JF Ptak Science Books Post 2324
[Image source: http://rebelsintradition.com/wp-content/uploads/2014/05/tpp-13-halsman_Oppenheimer.jpg]
The American Journal of Physics, published for the American Association of Physics Teachers by the American Institute of Physics (how many times did I use the word "physics"?) is a superb periodical, and for most of the time that I have been familiar with the journal it has published a very wide variety of physicsiana, including the history of physics, and (perhaps with the highest walk-by entertainment value) practical/applicable physics. I am working on a considerable stack of them right now, and the first one pulled at random began with an article by Leon Lederman on the history of the neutrino--this is an 8-page I-was-there deep-overview with 103 bibliographic references, and looks very useful. (There's much else of interest: Eastwood "Robert Grosseteste on Refraction Phenomena", Bess' "Supplementary Note on Brownian Motion", and 20 others. Really fantastic. (This would be in volume 38/2, February 1970--but it lives behind a paywall...)

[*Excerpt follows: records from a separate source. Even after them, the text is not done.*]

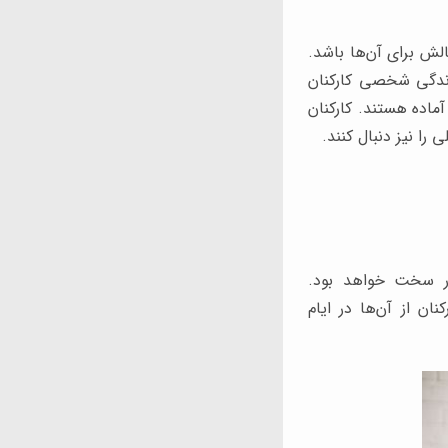
الش برای آن‌ها باشد.
 زندگی شخصی کارکنان
آماده هستند. کارکنان
ا نیز دنبال کنند.
ار سخت خواهد بود.
نان از آن‌ها در ایام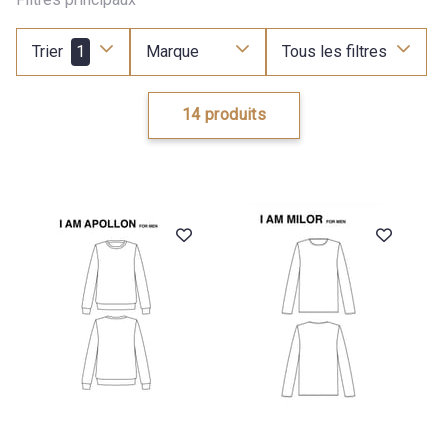
Trier
1
Marque
Tous les filtres
14 produits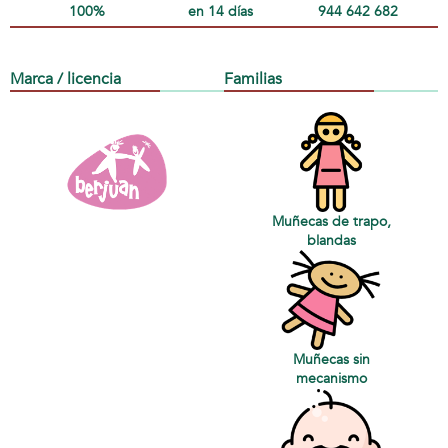
100%
en 14 días
944 642 682
Marca / licencia
Familias
Muñecas de trapo,
blandas
Muñecas sin
mecanismo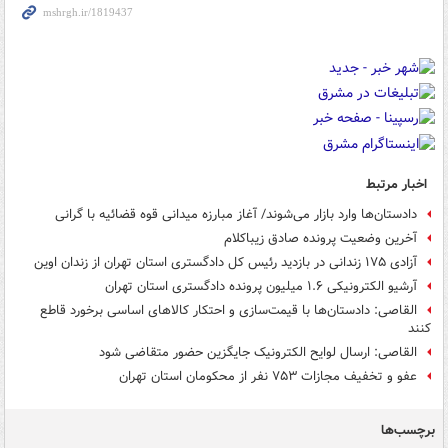
اخبار مرتبط
دادستان‌ها وارد بازار می‌شوند/ آغاز مبارزه میدانی قوه قضائیه با گرانی
آخرین وضعیت پرونده صادق زیباکلام
آزادی ۱۷۵ زندانی در بازدید رئیس کل دادگستری استان تهران از زندان اوین
آرشیو الکترونیکی ۱.۶ میلیون پرونده دادگستری استان تهران
القاصی: دادستان‌ها با قیمت‌سازی و احتکار کالاهای اساسی برخورد قاطع
کنند
القاصی: ارسال لوایح الکترونیک جایگزین حضور متقاضی شود
عفو و تخفیف مجازات ۷۵۳ نفر از محکومان استان تهران
برچسب‌ها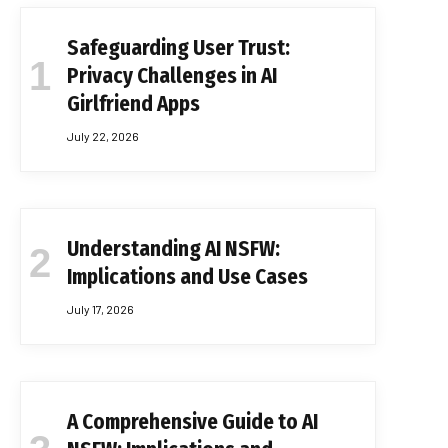
Safeguarding User Trust:
Privacy Challenges in AI
Girlfriend Apps
July 22, 2026
Understanding AI NSFW:
Implications and Use Cases
July 17, 2026
A Comprehensive Guide to AI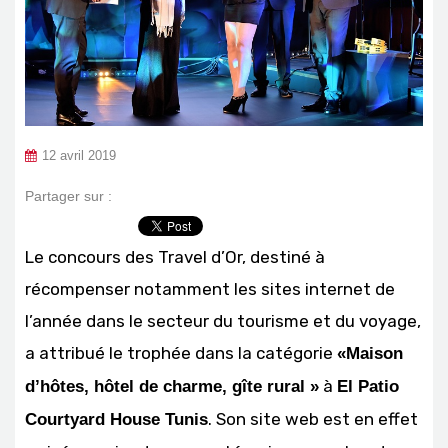
12 avril 2019
Partager sur :
Le concours des Travel d’Or, destiné à
récompenser notamment les sites internet de
l’année dans le secteur du tourisme et du voyage,
a attribué le trophée dans la catégorie
«Maison
à
d’hôtes, hôtel de charme, gîte rural »
El Patio
. Son site web est en effet
Courtyard House Tunis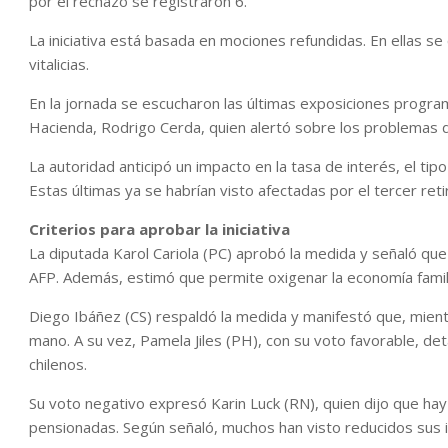
por el rechazo se registraron 6.
La iniciativa está basada en mociones refundidas. En ellas se
vitalicias.
En la jornada se escucharon las últimas exposiciones program
Hacienda, Rodrigo Cerda, quien alertó sobre los problemas d
La autoridad anticipó un impacto en la tasa de interés, el tip
Estas últimas ya se habrían visto afectadas por el tercer retir
Criterios para aprobar la iniciativa
La diputada Karol Cariola (PC) aprobó la medida y señaló que
AFP. Además, estimó que permite oxigenar la economía famili
Diego Ibáñez (CS) respaldó la medida y manifestó que, mientra
mano. A su vez, Pamela Jiles (PH), con su voto favorable, deta
chilenos.
Su voto negativo expresó Karin Luck (RN), quien dijo que ha
pensionadas. Según señaló, muchos han visto reducidos sus 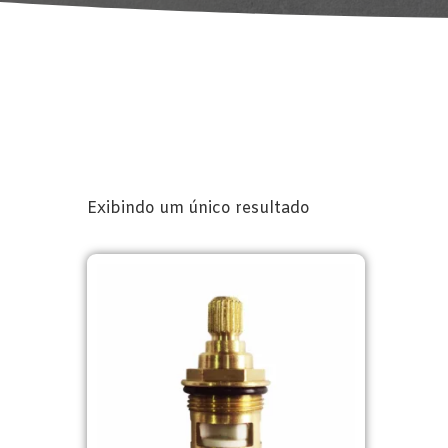
Exibindo um único resultado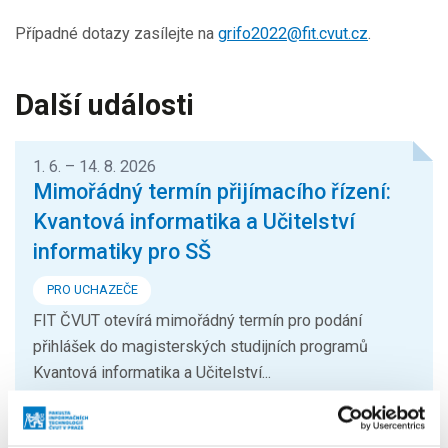
Případné dotazy zasílejte na
grifo2022@fit.cvut.cz
.
Další události
1. 6. – 14. 8. 2026
Mimořádný termín přijímacího řízení:
Kvantová informatika a Učitelství
informatiky pro SŠ
PRO UCHAZEČE
FIT ČVUT otevírá mimořádný termín pro podání
přihlášek do magisterských studijních programů
Kvantová informatika a Učitelství...
24. 8. – 26. 8. 2026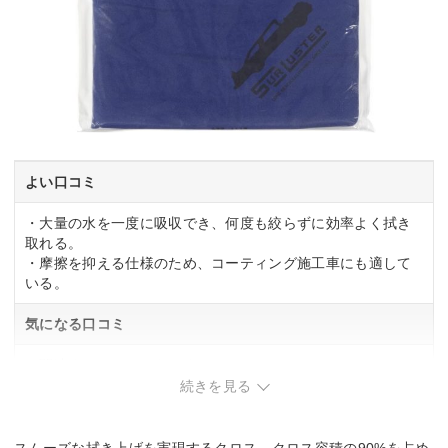
よい口コミ
・大量の水を一度に吸収でき、何度も絞らずに効率よく拭き
取れる。
・摩擦を抑える仕様のため、コーティング施工車にも適して
いる。
気になる口コミ
・関連する口コミはありませんでした。
続きを見る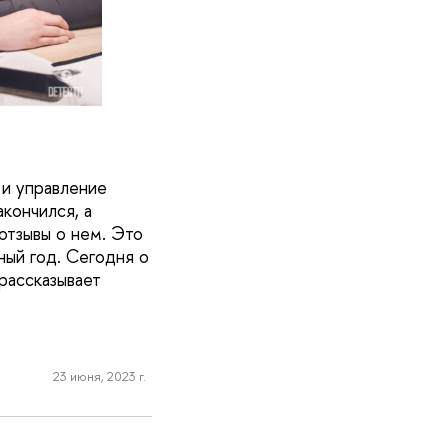
 и управление
кончился, а
отзывы о нем. Это
ый год. Сегодня о
ассказывает
23 июня, 2023 г.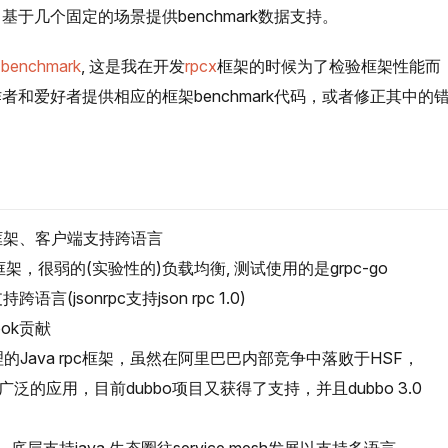
，基于几个固定的场景提供benchmark数据支持。
-benchmark
, 这是我在开发
rpcx
框架的时候为了检验框架性能而
和爱好者提供相应的框架benchmark代码，或者修正其中的
c框架、客户端支持跨语言
pc框架，很弱的(实验性的)负载均衡, 测试使用的是grpc-go
跨语言(jsonrpc支持json rpc 1.0)
ook贡献
的Java rpc框架，虽然在阿里巴巴内部竞争中落败于HSF，
的应用，目前dubbo项目又获得了支持，并且dubbo 3.0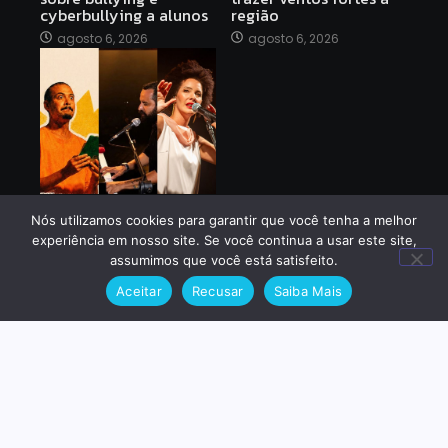
cyberbullying a alunos
região
agosto 6, 2026
agosto 6, 2026
Programação do Teatro
Municipal Joel
Nós utilizamos cookies para garantir que você tenha a melhor
Barcellos agita o final
experiência em nosso site. Se você continua a usar este site,
de semana
assumimos que você está satisfeito.
agosto 6, 2026
Aceitar
Recusar
Saiba Mais
Me siga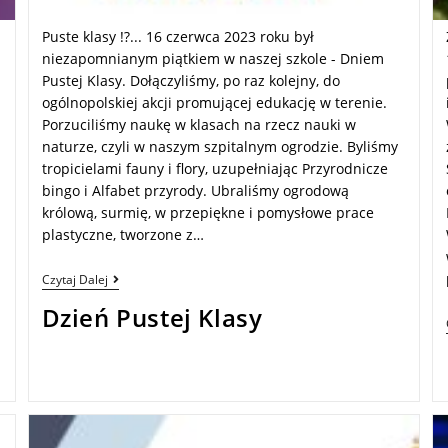
Puste klasy !?... 16 czerwca 2023 roku był
niezapomnianym piątkiem w naszej szkole - Dniem
Pustej Klasy. Dołączyliśmy, po raz kolejny, do
ogólnopolskiej akcji promującej edukację w terenie.
Porzuciliśmy naukę w klasach na rzecz nauki w
naturze, czyli w naszym szpitalnym ogrodzie. Byliśmy
a
tropicielami fauny i flory, uzupełniając Przyrodnicze
bingo i Alfabet przyrody. Ubraliśmy ogrodową
królową, surmię, w przepiękne i pomysłowe prace
plastyczne, tworzone z…
Czytaj Dalej
Dzień Pustej Klasy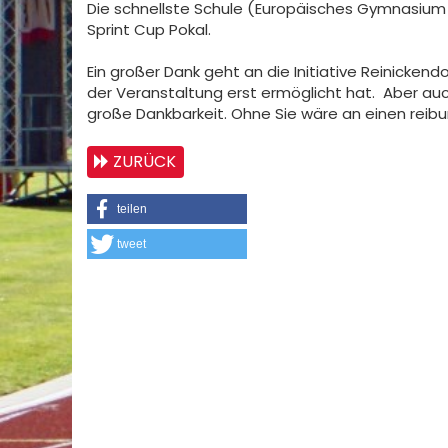
Die schnellste Schule (Europäisches Gymnasium 
Sprint Cup Pokal.
Ein großer Dank geht an die Initiative Reinickend
der Veranstaltung erst ermöglicht hat. Aber auc
große Dankbarkeit. Ohne Sie wäre an einen reib
ZURÜCK
teilen
tweet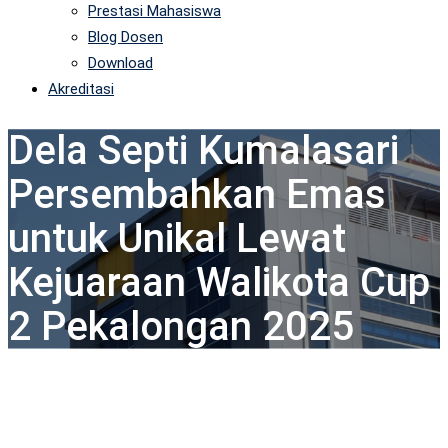
Prestasi Mahasiswa
Blog Dosen
Download
Akreditasi
Dela Septi Kumalasari
Persembahkan Emas
untuk Unikal Lewat
Kejuaraan Walikota Cup
2 Pekalongan 2025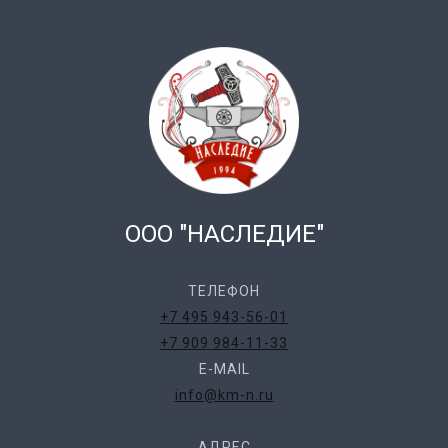
ООО "НАСЛЕДИЕ"
ТЕЛЕФОН
+7 495 943-56-01
+7 909 984-11-33
E-MAIL
info@km-n.ru
АДРЕС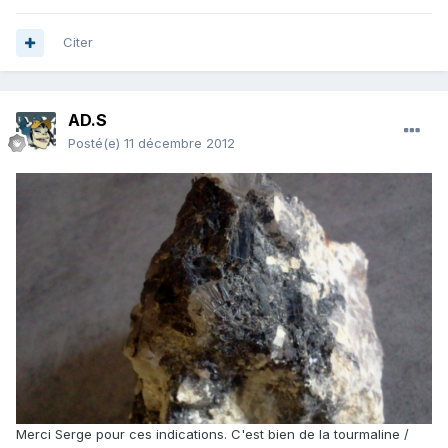
Citer
AD.S
Posté(e)
11 décembre 2012
Merci Serge pour ces indications. C'est bien de la tourmaline /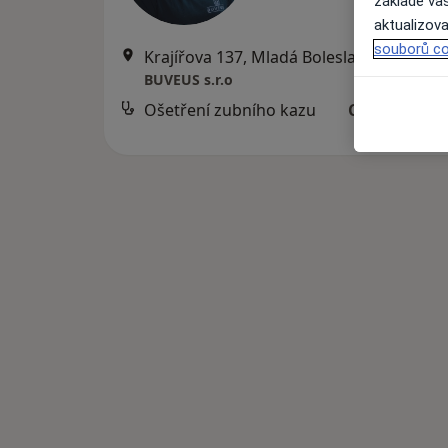
základě vaš
aktualizova
souborů co
Krajířova 137, Mladá Boleslav
•
Mapa
BUVEUS s.r.o
Ošetření zubního kazu
Cena nebyla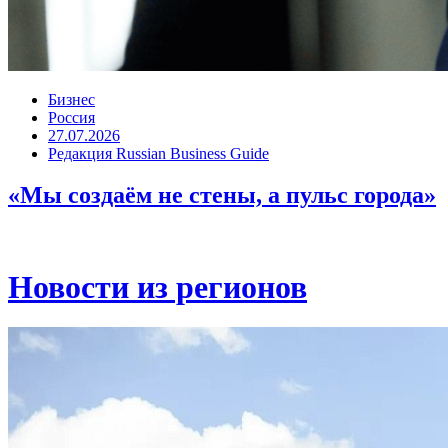
Бизнес
Россия
27.07.2026
Редакция Russian Business Guide
«Мы создаём не стены, а пульс города»
Новости из регионов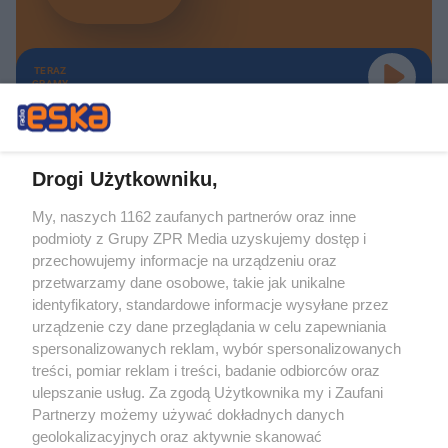
TERAZ
GRAMY
Drogi Użytkowniku,
My, naszych 1162 zaufanych partnerów oraz inne
Żaden utwór zamieszczony w serwisie nie może być powielany i
podmioty z Grupy ZPR Media uzyskujemy dostęp i
rozpowszechniany lub dalej rozpowszechniany w jakikolwiek sposób (w
tym także elektroniczny lub mechaniczny) na jakimkolwiek polu
przechowujemy informacje na urządzeniu oraz
eksploatacji w jakiejkolwiek formie, włącznie z umieszczaniem w Internecie
przetwarzamy dane osobowe, takie jak unikalne
bez pisemnej zgody właściciela praw. Jakiekolwiek użycie lub
wykorzystanie utworów w całości lub w części z naruszeniem prawa, tzn.
identyfikatory, standardowe informacje wysyłane przez
bez właściwej zgody, jest zabronione pod groźbą kary i może być ścigane
urządzenie czy dane przeglądania w celu zapewniania
prawnie.
spersonalizowanych reklam, wybór spersonalizowanych
treści, pomiar reklam i treści, badanie odbiorców oraz
ulepszanie usług. Za zgodą Użytkownika my i Zaufani
Partnerzy możemy używać dokładnych danych
geolokalizacyjnych oraz aktywnie skanować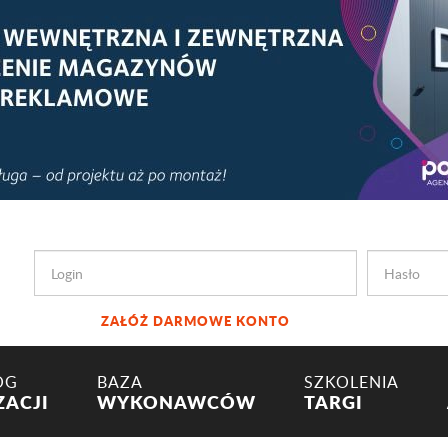
ZAŁÓŻ DARMOWE KONTO
OG
BAZA
SZKOLENIA
ZACJI
WYKONAWCÓW
TARGI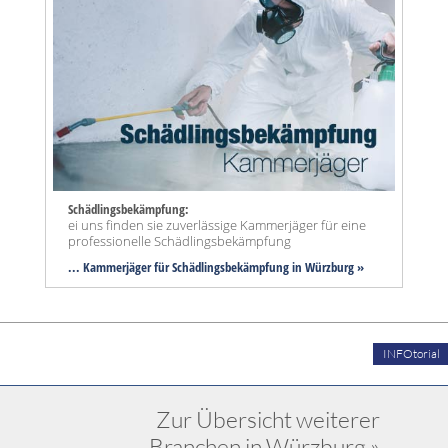
Schädlingsbekämpfung:
ei uns finden sie zuverlässige Kammerjäger für eine
professionelle Schädlingsbekämpfung
... Kammerjäger für Schädlingsbekämpfung in Würzburg »
INFOtorial
Zur Übersicht weiterer
Branchen in Würzburg »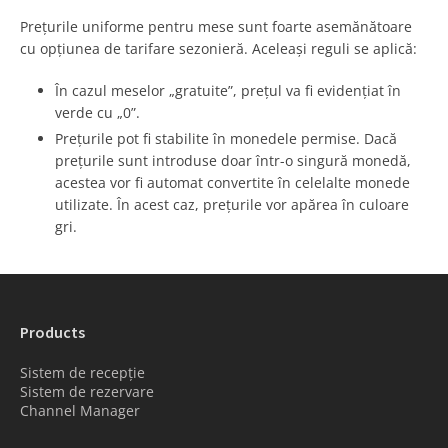
Prețurile uniforme pentru mese sunt foarte asemănătoare
cu opțiunea de tarifare sezonieră. Aceleași reguli se aplică:
În cazul meselor „gratuite”, prețul va fi evidențiat în
verde cu „0”.
Prețurile pot fi stabilite în monedele permise. Dacă
prețurile sunt introduse doar într-o singură monedă,
acestea vor fi automat convertite în celelalte monede
utilizate. În acest caz, prețurile vor apărea în culoare
gri.
Products
Sistem de recepție
Sistem de rezervare
Channel Manager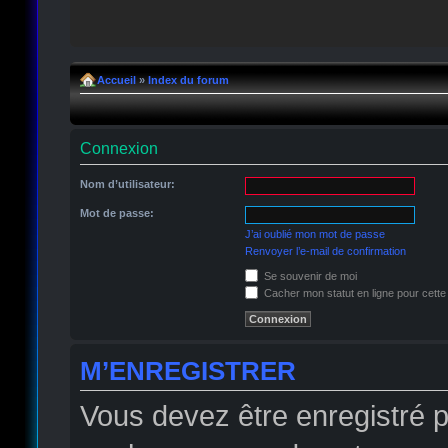
Accueil
»
Index du forum
Connexion
Nom d’utilisateur:
Mot de passe:
J’ai oublié mon mot de passe
Renvoyer l’e-mail de confirmation
Se souvenir de moi
Cacher mon statut en ligne pour cette
M’ENREGISTRER
Vous devez être enregistré 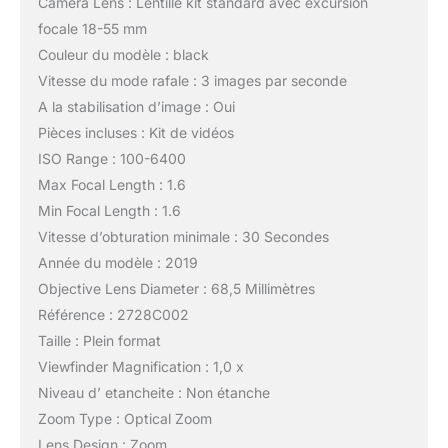
Camera Lens : Lentille kit standard avec excursion
focale 18-55 mm
Couleur du modèle : black
Vitesse du mode rafale : 3 images par seconde
A la stabilisation d’image : Oui
Pièces incluses : Kit de vidéos
ISO Range : 100-6400
Max Focal Length : 1.6
Min Focal Length : 1.6
Vitesse d’obturation minimale : 30 Secondes
Année du modèle : 2019
Objective Lens Diameter : 68,5 Millimètres
Référence : 2728C002
Taille : Plein format
Viewfinder Magnification : 1,0 x
Niveau d’ etancheite : Non étanche
Zoom Type : Optical Zoom
Lens Design : Zoom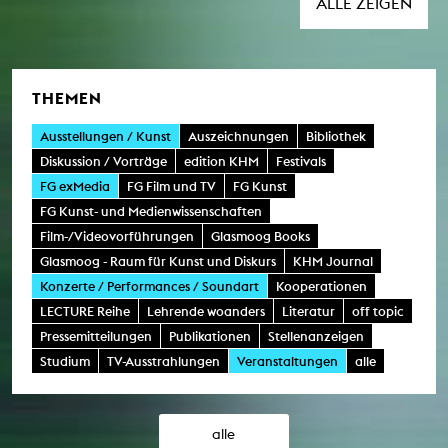
ALLE ZEIGEN
THEMEN
Ausstellungen / Kunst
Auszeichnungen
Bibliothek
Diskussion / Vorträge
edition KHM
Festivals
FG exMedia
FG Film und TV
FG Kunst
FG Kunst- und Medienwissenschaften
Film-/Videovorführungen
Glasmoog Books
Glasmoog - Raum für Kunst und Diskurs
KHM Journal
Konzerte / Performances / Soundart
Kooperationen
LECTURE Reihe
Lehrende woanders
Literatur
off topic
Pressemitteilungen
Publikationen
Stellenanzeigen
Studium
TV-Ausstrahlungen
Veranstaltungen
alle
alle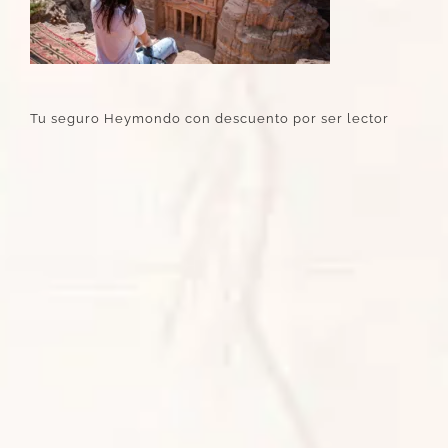
Tu seguro Heymondo con descuento por ser lector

The Lederman of course is serious stuff, but in the very next issue that I held in my hand was one of those in-my-mind-famous entries on applied physics, and serious, and fun: Elmer Offenbacher's Physics and the Vertical Jump" (July 1970). Offenbacher relates a famous photo of Robert Oppenheimer jumping for Philippe Halsman's Jump Book (1952) which was a book by the great photographer of images of people jumping. And jump Oppenheimer did--one of the best jumps in the book, a jump reaching for something with an outstretched finger, coat open and flying, a big effort, jumping for something. (Much different from the stunted and under-control "jump" by Richard Nixon, who tried to deceptive-jump without jumping and failed, unlike Tallulah Bankhead, who "jumped" without jumping and succeeded.) Anyway, the notion of jumping and relating it to physics with a picture of Oppie got students to think about the kinematics and dynamics of one-dimensional motion. Offenbacher also opened the article with a story of the celebration of the New York Mets winning their "impossible" World Series in 1969, referring to the jubilant players leaping into each other's arms. (The author doesn't mention names but he must have been referring to two Jerrys--Jerry Koosman,m the winning pitcher, and Jerry Grote, the catcher, along with Ed Charles who was on the mound but not leaping, yet.)
[Image source: http://rebelsintradition.com/wp-content/uploads/2014/05/tpp-13-halsman_Nixon.jpg]
This approach was perhaps a little more shiney and interesting than Galileo's brass balls--the Oppenheimer pic certainly captured my attention. In any event, this was a brilliant idea, and a wonderful way of approach the mechnaics of different sorts of jumping.